In this post, we'll apply the two pointers technique to the Sorted Squares problem from LeetCode. We will also examine how to analyze the time and space complexity of the solution.

Problem Statement

Given an integer array nums sorted in non-decreasing order, return an array of the squares of each number sorted in non-decreasing order.

Example 1:

• Input: nums = [-4,-1,0,3,10]

• Output: [0, 1, 9, 16, 100]

• Explanation: After squaring, the array becomes [16, 1, 0, 9, 100]. Sorting it gives [0, 1, 9, 16, 100].

Example 2:

• Input: nums = [-7,-3,2,3,11]

• Output: [4, 9, 9, 49, 121]

Python Solution Using Two Pointers

Here's how you can solve this problem using Python:

def sortedSquares(nums: List[int]) -> List[int]:
    n = len(nums)
    result = [0] * n
    left, right = 0, n - 1
    
    for i in range(n - 1, -1, -1):
        if abs(nums[left]) < abs(nums[right]):
            square = nums[right]
            right -= 1
        else:
            square = nums[left]
            left += 1
        result[i] = square * square
    
    return result

Line-by-Line Breakdown

1. def sortedSquares(nums: List[int]) -> List[int]:
   Defines a function that takes a list of integers and returns a list of integers.

2. n = len(nums)
   Calculates the length of the input list.

3. result = [0] * n
   Initializes a list result of length n with all elements set to 0.

4. left, right = 0, n - 1
   Sets up two pointers, left at the start and right at the end of the list.
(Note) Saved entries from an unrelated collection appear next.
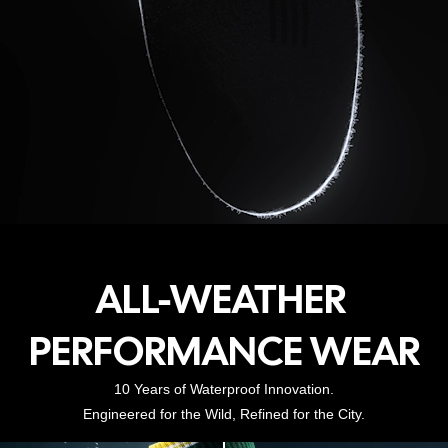
ALL-WEATHER
PERFORMANCE WEAR
10 Years of Waterproof Innovation.
Engineered for the Wild, Refined for the City.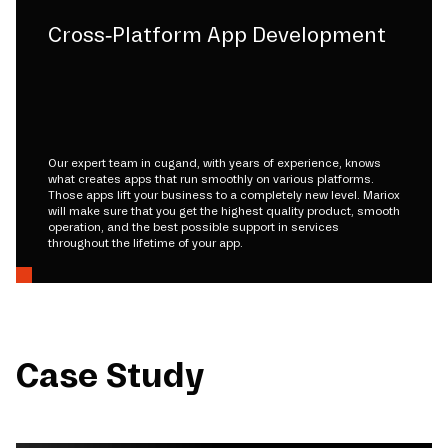
Cross-Platform App Development
Our expert team in cugand, with years of experience, knows
what creates apps that run smoothly on various platforms.
Those apps lift your business to a completely new level. Mariox
will make sure that you get the highest quality product, smooth
operation, and the best possible support in services
throughout the lifetime of your app.
Case Study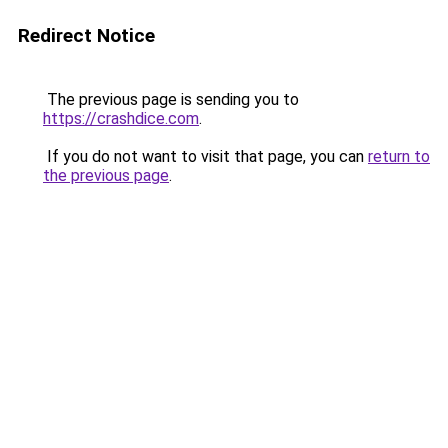
Redirect Notice
The previous page is sending you to
https://crashdice.com
.
If you do not want to visit that page, you can
return to
the previous page
.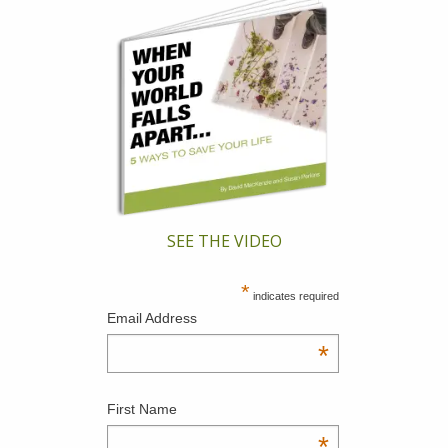
SEE THE VIDEO
*
indicates required
Email Address
*
First Name
*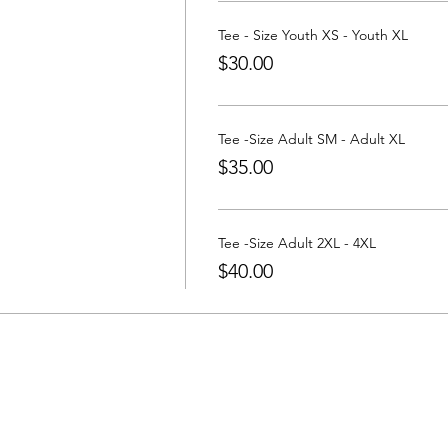
 a Tee at:
https://www.partywithatee.com/
Tee - Size Youth XS - Youth XL
$30.00
Tee -Size Adult SM - Adult XL
$35.00
Tee -Size Adult 2XL - 4XL
$40.00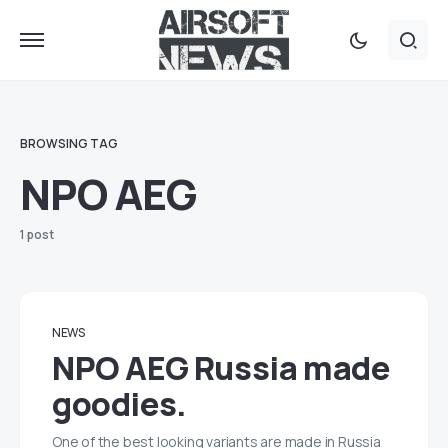
BROWSING TAG
NPO AEG
1 post
NEWS
NPO AEG Russia made
goodies.
One of the best looking variants are made in Russia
5. for i in range(n - 1, -1, -1):
   Iterates backwards through the result list.

6. if abs(nums[left]) < abs(nums[right]):
   Compares the absolute values of the elements at the left and right pointers.

7. square = nums[right]
   Assigns the value at the right pointer to square if its absolute value is larger.

8. right -= 1
   Moves the right pointer leftward.

9. else:
   If the absolute value at left is larger or equal.

10. square = nums[left]
    Assigns the value at the left pointer to square.

11. left += 1
    Moves the left pointer rightward.

12. result[i] = square * square
    Squares the value and stores it in the result list at index i.

Time and Space Complexity Analysis

The time complexity of the sortedSquares function is O(n), where n is the length of the input list nums. This is because the function iterates over the input list once using the left and right pointers, performing constant-time operations at each step.
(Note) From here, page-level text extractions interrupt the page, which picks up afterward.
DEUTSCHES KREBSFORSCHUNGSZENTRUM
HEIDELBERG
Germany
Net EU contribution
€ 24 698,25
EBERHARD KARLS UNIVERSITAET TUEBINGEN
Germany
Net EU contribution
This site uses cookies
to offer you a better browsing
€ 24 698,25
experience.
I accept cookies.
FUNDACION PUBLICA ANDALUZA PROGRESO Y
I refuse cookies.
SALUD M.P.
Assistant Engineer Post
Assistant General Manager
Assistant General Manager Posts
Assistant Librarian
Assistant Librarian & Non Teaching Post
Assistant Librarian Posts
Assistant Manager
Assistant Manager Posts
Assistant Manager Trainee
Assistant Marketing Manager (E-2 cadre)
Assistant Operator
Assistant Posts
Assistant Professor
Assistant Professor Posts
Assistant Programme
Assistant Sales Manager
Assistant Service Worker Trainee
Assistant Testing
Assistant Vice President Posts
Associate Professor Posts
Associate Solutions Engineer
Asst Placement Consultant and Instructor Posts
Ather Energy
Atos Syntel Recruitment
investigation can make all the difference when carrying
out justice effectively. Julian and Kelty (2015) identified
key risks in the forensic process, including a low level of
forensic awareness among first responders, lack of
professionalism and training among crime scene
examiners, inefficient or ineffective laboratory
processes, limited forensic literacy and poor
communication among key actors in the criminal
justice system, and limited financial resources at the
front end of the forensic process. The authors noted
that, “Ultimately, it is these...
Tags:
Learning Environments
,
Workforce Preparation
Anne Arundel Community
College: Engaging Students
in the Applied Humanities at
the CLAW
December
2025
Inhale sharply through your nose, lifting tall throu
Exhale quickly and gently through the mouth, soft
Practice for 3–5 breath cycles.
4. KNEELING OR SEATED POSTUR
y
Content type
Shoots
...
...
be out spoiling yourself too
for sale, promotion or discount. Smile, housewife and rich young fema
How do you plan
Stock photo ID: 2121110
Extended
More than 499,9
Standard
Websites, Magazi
• The space complexity is O(n) as well, since the function creates a new list result of the same length as the input list nums to store the squared and sorted elements.

  Here's a more detailed analysis:

  1. Time Complexity:

     • The line n = len(nums) takes O(1) time since it's a constant-time operation to get the length of a list.

     • The line result = [0] * n takes O(n) time to create a new list of length n.

     • The loop for i in range(n - 1, -1, -1): iterates n times.

     • Inside the loop, the operations abs(nums[left]), abs(nums[right]), square = nums[right], right -= 1, square = nums[left], left += 1, and result[i] = square * square all take constant time O(1).

     • Therefore, the overall time complexity is O(n) + O(n) = O(n).

  2. Space Complexity:

     • The function creates a new list result of length n, which takes O(n) space.

     • No other additional data structures are used that would increase the space complexity beyond O(n).

  In summary, the time complexity of the sortedSquares function is O(n), and the space complexity is O(n), where n is the length of the input list nums.